Data section
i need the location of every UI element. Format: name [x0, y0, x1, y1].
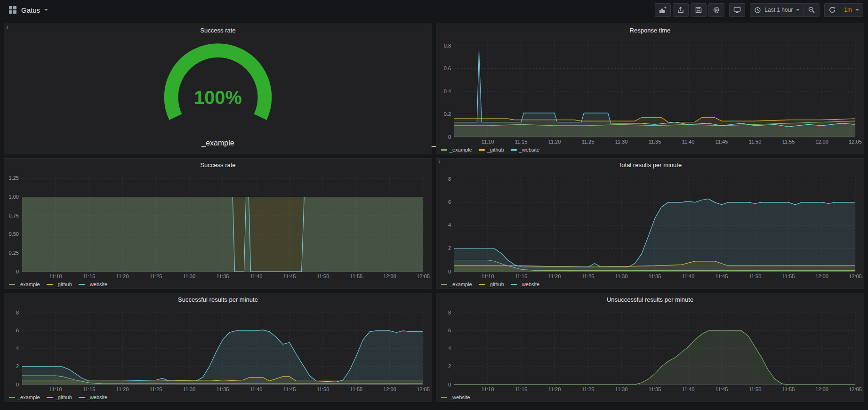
- caret-down-icon: [796, 9, 800, 11]
- unsuccessful-results-chart[interactable]: 0246811:1011:1511:2011:2511:3011:3511:40…: [436, 305, 864, 393]
- cycle-view-mode-button[interactable]: [729, 3, 745, 17]
- total-results-chart[interactable]: 0246811:1011:1511:2011:2511:3011:3511:40…: [436, 171, 864, 280]
- zoom-out-time-button[interactable]: [804, 3, 820, 17]
- svg-text:0.2: 0.2: [444, 111, 451, 117]
- time-range-picker-button[interactable]: Last 1 hour: [750, 3, 804, 17]
- panel-successful-results: Successful results per minute 0246811:10…: [4, 293, 432, 402]
- legend-item-website[interactable]: _website: [441, 394, 470, 400]
- chart-legend: _example_github_website: [436, 280, 864, 289]
- dashboard-title-button[interactable]: Gatus: [5, 6, 52, 14]
- gear-icon: [713, 6, 720, 14]
- svg-text:12:05: 12:05: [849, 386, 862, 392]
- legend-item-github[interactable]: _github: [47, 394, 72, 400]
- svg-text:11:40: 11:40: [682, 139, 695, 145]
- svg-text:11:15: 11:15: [515, 386, 528, 392]
- successful-results-chart[interactable]: 0246811:1011:1511:2011:2511:3011:3511:40…: [4, 305, 432, 393]
- legend-item-website[interactable]: _website: [511, 281, 539, 287]
- legend-swatch: [9, 397, 15, 398]
- svg-text:11:35: 11:35: [649, 139, 661, 145]
- bar-chart-plus-icon: [659, 6, 667, 14]
- svg-text:4: 4: [448, 222, 451, 228]
- clock-icon: [754, 7, 761, 14]
- svg-text:0.75: 0.75: [9, 213, 19, 218]
- svg-text:8: 8: [16, 310, 19, 315]
- legend-series-name: _github: [487, 147, 504, 153]
- svg-text:11:10: 11:10: [49, 386, 62, 392]
- svg-text:11:20: 11:20: [116, 273, 129, 279]
- monitor-icon: [733, 6, 741, 14]
- gauge-series-label: _example: [201, 138, 234, 148]
- dashboard-grid-icon: [8, 6, 17, 14]
- legend-item-github[interactable]: _github: [479, 147, 504, 153]
- svg-text:11:50: 11:50: [317, 273, 330, 279]
- legend-swatch: [511, 284, 517, 285]
- panel-title[interactable]: Unsuccessful results per minute: [607, 296, 693, 303]
- svg-text:11:55: 11:55: [350, 273, 363, 279]
- legend-item-github[interactable]: _github: [47, 281, 72, 287]
- refresh-controls: 1m: [824, 3, 863, 17]
- panel-title[interactable]: Total results per minute: [619, 161, 682, 169]
- svg-text:12:00: 12:00: [815, 139, 828, 145]
- legend-item-website[interactable]: _website: [511, 147, 539, 153]
- svg-text:11:55: 11:55: [782, 139, 795, 145]
- panel-title[interactable]: Response time: [630, 27, 671, 34]
- svg-text:11:15: 11:15: [515, 273, 528, 279]
- panel-header: Unsuccessful results per minute: [436, 293, 864, 305]
- save-icon: [695, 6, 702, 14]
- svg-text:1.25: 1.25: [9, 175, 19, 181]
- svg-text:0.25: 0.25: [9, 250, 19, 256]
- magnifier-minus-icon: [808, 6, 815, 14]
- svg-text:12:05: 12:05: [849, 139, 862, 145]
- svg-text:11:25: 11:25: [582, 139, 595, 145]
- panel-success-rate-timeseries: Success rate 00.250.500.751.001.2511:101…: [4, 158, 432, 289]
- legend-item-example[interactable]: _example: [9, 394, 40, 400]
- legend-item-website[interactable]: _website: [79, 281, 107, 287]
- svg-text:0.4: 0.4: [444, 88, 451, 94]
- svg-text:11:20: 11:20: [116, 386, 129, 392]
- legend-series-name: _website: [87, 394, 107, 400]
- legend-item-example[interactable]: _example: [441, 281, 472, 287]
- time-controls: Last 1 hour: [750, 3, 820, 17]
- panel-info-icon[interactable]: i: [6, 24, 8, 30]
- svg-text:11:35: 11:35: [649, 386, 661, 392]
- add-panel-button[interactable]: [655, 3, 671, 17]
- panel-header: Success rate: [4, 24, 432, 36]
- dashboard-settings-button[interactable]: [708, 3, 724, 17]
- svg-text:11:35: 11:35: [217, 273, 229, 279]
- svg-text:12:00: 12:00: [815, 273, 828, 279]
- save-dashboard-button[interactable]: [691, 3, 707, 17]
- svg-text:11:30: 11:30: [615, 273, 628, 279]
- svg-text:11:30: 11:30: [183, 273, 196, 279]
- dashboard-grid: i Success rate 100%_example100%_github78…: [0, 20, 868, 406]
- svg-text:0: 0: [16, 269, 19, 274]
- navbar: Gatus: [0, 0, 868, 20]
- caret-down-icon: [44, 9, 48, 11]
- success-rate-chart[interactable]: 00.250.500.751.001.2511:1011:1511:2011:2…: [4, 171, 432, 280]
- legend-item-example[interactable]: _example: [9, 281, 40, 287]
- svg-text:11:25: 11:25: [582, 273, 595, 279]
- panel-title[interactable]: Successful results per minute: [178, 296, 258, 303]
- panel-title[interactable]: Success rate: [200, 27, 235, 34]
- legend-series-name: _github: [55, 281, 72, 287]
- refresh-dashboard-button[interactable]: [824, 3, 840, 17]
- svg-text:11:55: 11:55: [782, 273, 795, 279]
- svg-text:12:05: 12:05: [417, 273, 430, 279]
- svg-text:0.8: 0.8: [444, 43, 451, 48]
- panel-header: Response time: [436, 24, 864, 36]
- legend-item-website[interactable]: _website: [79, 394, 107, 400]
- svg-text:8: 8: [448, 310, 451, 315]
- response-time-chart[interactable]: 00.20.40.60.811:1011:1511:2011:2511:3011…: [436, 36, 864, 145]
- svg-text:11:10: 11:10: [49, 273, 62, 279]
- refresh-interval-button[interactable]: 1m: [840, 3, 863, 17]
- svg-text:11:10: 11:10: [482, 273, 494, 279]
- panel-title[interactable]: Success rate: [200, 161, 235, 169]
- legend-item-github[interactable]: _github: [479, 281, 504, 287]
- panel-header: Successful results per minute: [4, 293, 432, 305]
- share-icon: [677, 6, 684, 14]
- share-dashboard-button[interactable]: [673, 3, 689, 17]
- legend-item-example[interactable]: _example: [441, 147, 472, 153]
- svg-text:11:35: 11:35: [649, 273, 661, 279]
- panel-info-icon[interactable]: i: [438, 159, 440, 165]
- svg-text:11:15: 11:15: [515, 139, 528, 145]
- svg-text:11:45: 11:45: [715, 273, 728, 279]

Directions
The whole listing must come back verbatim, with no pictures included.

Exercise response
i need the location of every UI element. Format: name [x0, y0, x1, y1].
- caret-down-icon: [796, 9, 800, 11]
- unsuccessful-results-chart[interactable]: 0246811:1011:1511:2011:2511:3011:3511:40…: [436, 305, 864, 393]
- cycle-view-mode-button[interactable]: [729, 3, 745, 17]
- total-results-chart[interactable]: 0246811:1011:1511:2011:2511:3011:3511:40…: [436, 171, 864, 280]
- zoom-out-time-button[interactable]: [804, 3, 820, 17]
- svg-text:0.2: 0.2: [444, 111, 451, 117]
- time-range-picker-button[interactable]: Last 1 hour: [750, 3, 804, 17]
- panel-successful-results: Successful results per minute 0246811:10…: [4, 293, 432, 402]
- legend-item-website[interactable]: _website: [441, 394, 470, 400]
- chart-legend: _example_github_website: [436, 280, 864, 289]
- dashboard-title-button[interactable]: Gatus: [5, 6, 52, 14]
- gear-icon: [713, 6, 720, 14]
- svg-text:12:05: 12:05: [849, 386, 862, 392]
- legend-item-github[interactable]: _github: [47, 394, 72, 400]
- svg-text:11:40: 11:40: [682, 139, 695, 145]
- svg-text:11:15: 11:15: [515, 386, 528, 392]
- successful-results-chart[interactable]: 0246811:1011:1511:2011:2511:3011:3511:40…: [4, 305, 432, 393]
- legend-item-website[interactable]: _website: [511, 281, 539, 287]
- legend-swatch: [9, 397, 15, 398]
- svg-text:11:35: 11:35: [649, 139, 661, 145]
- bar-chart-plus-icon: [659, 6, 667, 14]
- svg-text:4: 4: [448, 222, 451, 228]
- clock-icon: [754, 7, 761, 14]
- svg-text:0.75: 0.75: [9, 213, 19, 218]
- svg-text:8: 8: [16, 310, 19, 315]
- legend-series-name: _github: [487, 147, 504, 153]
- svg-text:11:10: 11:10: [49, 386, 62, 392]
- svg-text:11:20: 11:20: [116, 273, 129, 279]
- monitor-icon: [733, 6, 741, 14]
- gauge-series-label: _example: [201, 138, 234, 148]
- dashboard-grid-icon: [8, 6, 17, 14]
- legend-item-github[interactable]: _github: [479, 147, 504, 153]
- svg-text:11:50: 11:50: [317, 273, 330, 279]
- legend-swatch: [511, 284, 517, 285]
- panel-title[interactable]: Unsuccessful results per minute: [607, 296, 693, 303]
- svg-text:11:55: 11:55: [350, 273, 363, 279]
- legend-item-github[interactable]: _github: [47, 281, 72, 287]
- refresh-controls: 1m: [824, 3, 863, 17]
- panel-title[interactable]: Total results per minute: [619, 161, 682, 169]
- svg-text:12:00: 12:00: [815, 139, 828, 145]
- legend-item-website[interactable]: _website: [511, 147, 539, 153]
- svg-text:11:55: 11:55: [782, 139, 795, 145]
- panel-title[interactable]: Response time: [630, 27, 671, 34]
- svg-text:11:15: 11:15: [515, 273, 528, 279]
- panel-header: Unsuccessful results per minute: [436, 293, 864, 305]
- save-icon: [695, 6, 702, 14]
- svg-text:1.25: 1.25: [9, 175, 19, 181]
- svg-text:0.25: 0.25: [9, 250, 19, 256]
- magnifier-minus-icon: [808, 6, 815, 14]
- svg-text:12:05: 12:05: [849, 139, 862, 145]
- svg-text:11:25: 11:25: [582, 139, 595, 145]
- panel-success-rate-timeseries: Success rate 00.250.500.751.001.2511:101…: [4, 158, 432, 289]
- legend-item-example[interactable]: _example: [9, 394, 40, 400]
- legend-item-website[interactable]: _website: [79, 281, 107, 287]
- svg-text:0.4: 0.4: [444, 88, 451, 94]
- svg-text:11:20: 11:20: [116, 386, 129, 392]
- legend-series-name: _website: [87, 394, 107, 400]
- legend-item-example[interactable]: _example: [441, 281, 472, 287]
- time-controls: Last 1 hour: [750, 3, 820, 17]
- panel-info-icon[interactable]: i: [6, 24, 8, 30]
- svg-text:11:35: 11:35: [649, 386, 661, 392]
- add-panel-button[interactable]: [655, 3, 671, 17]
- panel-header: Success rate: [4, 24, 432, 36]
- dashboard-settings-button[interactable]: [708, 3, 724, 17]
- svg-text:11:35: 11:35: [217, 273, 229, 279]
- svg-text:12:00: 12:00: [815, 273, 828, 279]
- save-dashboard-button[interactable]: [691, 3, 707, 17]
- svg-text:11:30: 11:30: [615, 273, 628, 279]
- svg-text:11:30: 11:30: [183, 273, 196, 279]
- dashboard-grid: i Success rate 100%_example100%_github78…: [0, 20, 868, 406]
- svg-text:0: 0: [16, 269, 19, 274]
- navbar: Gatus: [0, 0, 868, 20]
- caret-down-icon: [44, 9, 48, 11]
- success-rate-chart[interactable]: 00.250.500.751.001.2511:1011:1511:2011:2…: [4, 171, 432, 280]
- legend-item-example[interactable]: _example: [9, 281, 40, 287]
- svg-text:11:25: 11:25: [582, 273, 595, 279]
- panel-title[interactable]: Successful results per minute: [178, 296, 258, 303]
- panel-title[interactable]: Success rate: [200, 27, 235, 34]
- legend-series-name: _github: [55, 281, 72, 287]
- refresh-dashboard-button[interactable]: [824, 3, 840, 17]
- svg-text:11:55: 11:55: [782, 273, 795, 279]
- svg-text:12:05: 12:05: [417, 273, 430, 279]
- svg-text:0.8: 0.8: [444, 43, 451, 48]
- panel-header: Response time: [436, 24, 864, 36]
- legend-item-website[interactable]: _website: [79, 394, 107, 400]
- svg-text:8: 8: [448, 310, 451, 315]
- response-time-chart[interactable]: 00.20.40.60.811:1011:1511:2011:2511:3011…: [436, 36, 864, 145]
- svg-text:11:10: 11:10: [49, 273, 62, 279]
- refresh-interval-button[interactable]: 1m: [840, 3, 863, 17]
- svg-text:11:10: 11:10: [482, 273, 494, 279]
- panel-title[interactable]: Success rate: [200, 161, 235, 169]
- legend-item-github[interactable]: _github: [479, 281, 504, 287]
- panel-header: Successful results per minute: [4, 293, 432, 305]
- share-icon: [677, 6, 684, 14]
- share-dashboard-button[interactable]: [673, 3, 689, 17]
- legend-item-example[interactable]: _example: [441, 147, 472, 153]
- svg-text:11:35: 11:35: [649, 273, 661, 279]
- panel-info-icon[interactable]: i: [438, 159, 440, 165]
- svg-text:11:15: 11:15: [515, 139, 528, 145]
- svg-text:11:45: 11:45: [715, 273, 728, 279]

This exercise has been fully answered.